Any of these factors may place us at a competitive disadvantage in successfully negotiating a business combination. Our management believes, however, that to the extent that our target business is a privately held entity, our status as a well-financed public entity may give us a competitive advantage over entities having a similar business objective as ours in acquiring a target business with significant growth potential on favorable terms.

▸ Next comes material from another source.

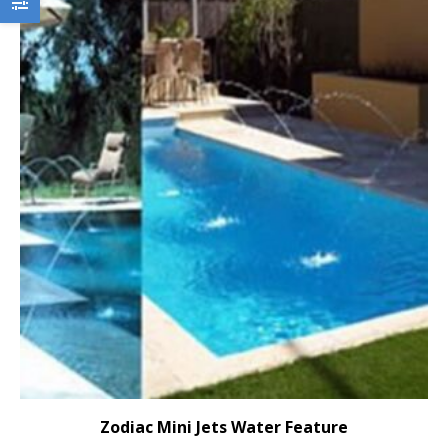
Zodiac Mini Jets Water Feature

If we succeed in effecting a business combination, there will be, in all likelihood, intense competition from competitors of the target business. We cannot assure you that, subsequent to a business combination, we will have the resources or ability to compete effectively.

Facilities

We do not own any real estate or other physical property. We maintain our executive offices at Hanoi, Vietnam. The cost for this space is included in the $7,500 per-month fee Bantry Bay Ventures-Asia, LLC charges us for general and administrative services pursuant to a letter agreement between us and Bantry Bay Ventures-Asia, LLC, an affiliate of Messrs. Zachs and Lee and Ms. Quynh Anh. This arrangement has been agreed to by Bantry Bay Ventures-Asia, LLC for our benefit and is not intended to provide such individuals compensation in lieu of salary. We believe, based on rents and fees for similar services in the Hanoi, Vietnam area (and in Hartford, Connecticut with respect to certain services), that the fee charged by Bantry Bay Ventures-Asia, LLC is at least as favorable to us as we could have obtained from an unaffiliated person. We consider our current office space adequate for our current operations up to the completion of a business combination.

Employees

We have three executive officers, each of whom are also members of our board of directors. These individuals are not obligated to contribute any specific number of hours per week and intend to devote only as much time as they deem necessary to our affairs. The amount of time they will devote in any time period will vary based on the availability of suitable target businesses to investigate. We do not intend to have any full-time employees prior to the consummation of a business combination, although we expect each of our officers to devote an average of approximately ten hours per week to our business.

Periodic Reporting and Financial Information

We have registered our units, common stock and warrants under the Securities Exchange Act of 1934, as amended, and have reporting obligations, including the requirement that we file annual reports with the SEC. In accordance with the requirements of the Securities Exchange Act of 1934, our annual reports will contain financial statements audited and reported on by our independent accountants.

We will not acquire a target business if audited financial statements based on United States generally accepted accounting principles cannot be obtained for such target business. Additionally, our management will provide shareholders with the foregoing financial information as part of the proxy solicitation materials sent to shareholders to assist them in assessing each specific target business we seek to acquire.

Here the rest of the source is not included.